*** Given entries ***

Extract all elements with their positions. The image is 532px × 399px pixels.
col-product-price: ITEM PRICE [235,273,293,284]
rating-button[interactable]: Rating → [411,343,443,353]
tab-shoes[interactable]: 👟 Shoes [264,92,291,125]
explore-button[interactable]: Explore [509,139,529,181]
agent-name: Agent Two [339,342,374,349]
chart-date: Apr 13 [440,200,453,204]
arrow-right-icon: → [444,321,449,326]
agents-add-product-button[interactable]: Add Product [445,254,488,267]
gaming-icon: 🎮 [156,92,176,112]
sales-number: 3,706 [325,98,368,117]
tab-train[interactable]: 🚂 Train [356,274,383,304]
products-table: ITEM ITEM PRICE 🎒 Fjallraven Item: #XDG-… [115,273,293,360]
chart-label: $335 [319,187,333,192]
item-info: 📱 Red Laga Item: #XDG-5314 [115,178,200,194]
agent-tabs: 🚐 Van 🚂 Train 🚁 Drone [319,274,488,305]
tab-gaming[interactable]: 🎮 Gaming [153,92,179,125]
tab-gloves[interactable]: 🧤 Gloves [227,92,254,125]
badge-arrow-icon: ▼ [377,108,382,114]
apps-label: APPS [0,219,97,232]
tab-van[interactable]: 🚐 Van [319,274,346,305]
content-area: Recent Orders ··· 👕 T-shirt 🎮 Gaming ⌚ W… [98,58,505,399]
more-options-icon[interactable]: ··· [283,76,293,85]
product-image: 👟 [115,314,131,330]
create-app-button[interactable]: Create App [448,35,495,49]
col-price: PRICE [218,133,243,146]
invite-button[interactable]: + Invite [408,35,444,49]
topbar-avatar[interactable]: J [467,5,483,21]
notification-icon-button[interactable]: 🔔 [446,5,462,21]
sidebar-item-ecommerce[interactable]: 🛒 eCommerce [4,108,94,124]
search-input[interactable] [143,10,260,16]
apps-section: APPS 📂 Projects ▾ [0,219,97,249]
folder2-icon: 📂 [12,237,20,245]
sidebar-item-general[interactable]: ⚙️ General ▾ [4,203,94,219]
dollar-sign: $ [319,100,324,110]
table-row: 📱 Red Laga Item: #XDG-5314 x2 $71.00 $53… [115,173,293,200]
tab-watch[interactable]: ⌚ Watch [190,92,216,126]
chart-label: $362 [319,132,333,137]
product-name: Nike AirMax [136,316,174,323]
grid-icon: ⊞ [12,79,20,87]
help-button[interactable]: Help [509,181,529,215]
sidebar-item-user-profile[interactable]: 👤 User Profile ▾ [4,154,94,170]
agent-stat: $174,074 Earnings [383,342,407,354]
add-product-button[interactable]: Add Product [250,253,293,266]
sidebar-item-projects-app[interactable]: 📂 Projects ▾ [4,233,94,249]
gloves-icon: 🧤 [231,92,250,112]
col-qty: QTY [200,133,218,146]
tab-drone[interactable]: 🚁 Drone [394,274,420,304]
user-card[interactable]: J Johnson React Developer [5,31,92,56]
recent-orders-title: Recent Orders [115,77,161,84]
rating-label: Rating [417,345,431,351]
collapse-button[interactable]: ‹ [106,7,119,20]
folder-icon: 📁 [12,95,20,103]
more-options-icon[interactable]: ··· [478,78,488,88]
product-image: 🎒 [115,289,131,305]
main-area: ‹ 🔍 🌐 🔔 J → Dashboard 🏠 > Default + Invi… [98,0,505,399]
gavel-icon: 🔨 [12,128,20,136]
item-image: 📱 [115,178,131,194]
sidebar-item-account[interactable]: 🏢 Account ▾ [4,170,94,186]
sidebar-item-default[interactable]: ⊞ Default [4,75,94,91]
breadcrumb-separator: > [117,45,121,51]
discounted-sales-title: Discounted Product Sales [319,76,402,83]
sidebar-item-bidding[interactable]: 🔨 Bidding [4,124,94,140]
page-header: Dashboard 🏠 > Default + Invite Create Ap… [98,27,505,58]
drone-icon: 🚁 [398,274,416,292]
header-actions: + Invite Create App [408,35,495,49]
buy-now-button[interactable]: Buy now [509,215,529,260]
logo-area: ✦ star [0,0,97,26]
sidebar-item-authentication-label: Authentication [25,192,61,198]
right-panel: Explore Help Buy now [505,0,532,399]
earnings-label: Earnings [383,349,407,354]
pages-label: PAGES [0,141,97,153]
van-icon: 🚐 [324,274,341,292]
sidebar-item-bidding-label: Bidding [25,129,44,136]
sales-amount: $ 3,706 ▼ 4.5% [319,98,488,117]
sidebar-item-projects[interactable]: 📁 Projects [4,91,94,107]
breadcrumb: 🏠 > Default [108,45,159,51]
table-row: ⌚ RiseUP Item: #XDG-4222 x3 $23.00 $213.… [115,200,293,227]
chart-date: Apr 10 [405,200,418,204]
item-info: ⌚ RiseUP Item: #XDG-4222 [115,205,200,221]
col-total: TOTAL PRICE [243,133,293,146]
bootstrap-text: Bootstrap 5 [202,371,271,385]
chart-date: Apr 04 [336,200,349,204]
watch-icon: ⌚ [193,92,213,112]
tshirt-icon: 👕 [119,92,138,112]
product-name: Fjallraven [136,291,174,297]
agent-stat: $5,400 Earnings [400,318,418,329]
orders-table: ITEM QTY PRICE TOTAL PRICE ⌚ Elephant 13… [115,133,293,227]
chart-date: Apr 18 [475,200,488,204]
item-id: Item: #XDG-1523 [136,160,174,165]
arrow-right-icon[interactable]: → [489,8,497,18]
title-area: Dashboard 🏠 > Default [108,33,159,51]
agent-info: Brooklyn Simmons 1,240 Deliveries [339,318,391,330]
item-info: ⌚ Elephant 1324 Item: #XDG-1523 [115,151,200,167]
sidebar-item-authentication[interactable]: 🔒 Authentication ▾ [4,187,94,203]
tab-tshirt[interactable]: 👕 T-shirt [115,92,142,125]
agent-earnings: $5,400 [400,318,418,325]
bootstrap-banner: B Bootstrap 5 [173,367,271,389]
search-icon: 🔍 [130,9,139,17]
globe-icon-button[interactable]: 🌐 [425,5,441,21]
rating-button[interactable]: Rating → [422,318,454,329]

*** End of Given entries ***

= About this exercise =
Print the records once more, exactly as they were given.

= Task output =
Extract all elements with their positions. The image is 532px × 399px pixels.
col-product-price: ITEM PRICE [235,273,293,284]
rating-button[interactable]: Rating → [411,343,443,353]
tab-shoes[interactable]: 👟 Shoes [264,92,291,125]
explore-button[interactable]: Explore [509,139,529,181]
agent-name: Agent Two [339,342,374,349]
chart-date: Apr 13 [440,200,453,204]
arrow-right-icon: → [444,321,449,326]
agents-add-product-button[interactable]: Add Product [445,254,488,267]
gaming-icon: 🎮 [156,92,176,112]
sales-number: 3,706 [325,98,368,117]
tab-train[interactable]: 🚂 Train [356,274,383,304]
products-table: ITEM ITEM PRICE 🎒 Fjallraven Item: #XDG-… [115,273,293,360]
chart-label: $335 [319,187,333,192]
item-info: 📱 Red Laga Item: #XDG-5314 [115,178,200,194]
agent-tabs: 🚐 Van 🚂 Train 🚁 Drone [319,274,488,305]
tab-gaming[interactable]: 🎮 Gaming [153,92,179,125]
tab-gloves[interactable]: 🧤 Gloves [227,92,254,125]
badge-arrow-icon: ▼ [377,108,382,114]
apps-label: APPS [0,219,97,232]
tab-van[interactable]: 🚐 Van [319,274,346,305]
content-area: Recent Orders ··· 👕 T-shirt 🎮 Gaming ⌚ W… [98,58,505,399]
more-options-icon[interactable]: ··· [283,76,293,85]
product-image: 👟 [115,314,131,330]
create-app-button[interactable]: Create App [448,35,495,49]
col-price: PRICE [218,133,243,146]
invite-button[interactable]: + Invite [408,35,444,49]
topbar-avatar[interactable]: J [467,5,483,21]
notification-icon-button[interactable]: 🔔 [446,5,462,21]
sidebar-item-ecommerce[interactable]: 🛒 eCommerce [4,108,94,124]
search-input[interactable] [143,10,260,16]
apps-section: APPS 📂 Projects ▾ [0,219,97,249]
folder2-icon: 📂 [12,237,20,245]
sidebar-item-general[interactable]: ⚙️ General ▾ [4,203,94,219]
dollar-sign: $ [319,100,324,110]
table-row: 📱 Red Laga Item: #XDG-5314 x2 $71.00 $53… [115,173,293,200]
tab-watch[interactable]: ⌚ Watch [190,92,216,126]
chart-label: $362 [319,132,333,137]
product-name: Nike AirMax [136,316,174,323]
grid-icon: ⊞ [12,79,20,87]
help-button[interactable]: Help [509,181,529,215]
sidebar-item-user-profile[interactable]: 👤 User Profile ▾ [4,154,94,170]
agent-stat: $174,074 Earnings [383,342,407,354]
add-product-button[interactable]: Add Product [250,253,293,266]
sidebar-item-projects-app[interactable]: 📂 Projects ▾ [4,233,94,249]
gloves-icon: 🧤 [231,92,250,112]
col-qty: QTY [200,133,218,146]
tab-drone[interactable]: 🚁 Drone [394,274,420,304]
user-card[interactable]: J Johnson React Developer [5,31,92,56]
recent-orders-title: Recent Orders [115,77,161,84]
rating-label: Rating [417,345,431,351]
collapse-button[interactable]: ‹ [106,7,119,20]
folder-icon: 📁 [12,95,20,103]
more-options-icon[interactable]: ··· [478,78,488,88]
product-image: 🎒 [115,289,131,305]
main-area: ‹ 🔍 🌐 🔔 J → Dashboard 🏠 > Default + Invi… [98,0,505,399]
gavel-icon: 🔨 [12,128,20,136]
item-image: 📱 [115,178,131,194]
sidebar-item-account[interactable]: 🏢 Account ▾ [4,170,94,186]
sidebar-item-default[interactable]: ⊞ Default [4,75,94,91]
breadcrumb-separator: > [117,45,121,51]
discounted-sales-title: Discounted Product Sales [319,76,402,83]
sidebar-item-bidding[interactable]: 🔨 Bidding [4,124,94,140]
page-header: Dashboard 🏠 > Default + Invite Create Ap… [98,27,505,58]
drone-icon: 🚁 [398,274,416,292]
header-actions: + Invite Create App [408,35,495,49]
buy-now-button[interactable]: Buy now [509,215,529,260]
logo-area: ✦ star [0,0,97,26]
sidebar-item-authentication-label: Authentication [25,192,61,198]
right-panel: Explore Help Buy now [505,0,532,399]
earnings-label: Earnings [383,349,407,354]
pages-label: PAGES [0,141,97,153]
van-icon: 🚐 [324,274,341,292]
sidebar-item-bidding-label: Bidding [25,129,44,136]
sales-amount: $ 3,706 ▼ 4.5% [319,98,488,117]
sidebar-item-projects[interactable]: 📁 Projects [4,91,94,107]
breadcrumb: 🏠 > Default [108,45,159,51]
table-row: ⌚ RiseUP Item: #XDG-4222 x3 $23.00 $213.… [115,200,293,227]
chart-date: Apr 10 [405,200,418,204]
item-info: ⌚ RiseUP Item: #XDG-4222 [115,205,200,221]
col-total: TOTAL PRICE [243,133,293,146]
bootstrap-text: Bootstrap 5 [202,371,271,385]
chart-date: Apr 04 [336,200,349,204]
watch-icon: ⌚ [193,92,213,112]
tshirt-icon: 👕 [119,92,138,112]
product-name: Fjallraven [136,291,174,297]
agent-stat: $5,400 Earnings [400,318,418,329]
orders-table: ITEM QTY PRICE TOTAL PRICE ⌚ Elephant 13… [115,133,293,227]
chart-date: Apr 18 [475,200,488,204]
item-id: Item: #XDG-1523 [136,160,174,165]
arrow-right-icon[interactable]: → [489,8,497,18]
title-area: Dashboard 🏠 > Default [108,33,159,51]
agent-info: Brooklyn Simmons 1,240 Deliveries [339,318,391,330]
item-info: ⌚ Elephant 1324 Item: #XDG-1523 [115,151,200,167]
sidebar-item-authentication[interactable]: 🔒 Authentication ▾ [4,187,94,203]
tab-tshirt[interactable]: 👕 T-shirt [115,92,142,125]
agent-earnings: $5,400 [400,318,418,325]
bootstrap-banner: B Bootstrap 5 [173,367,271,389]
search-icon: 🔍 [130,9,139,17]
globe-icon-button[interactable]: 🌐 [425,5,441,21]
rating-button[interactable]: Rating → [422,318,454,329]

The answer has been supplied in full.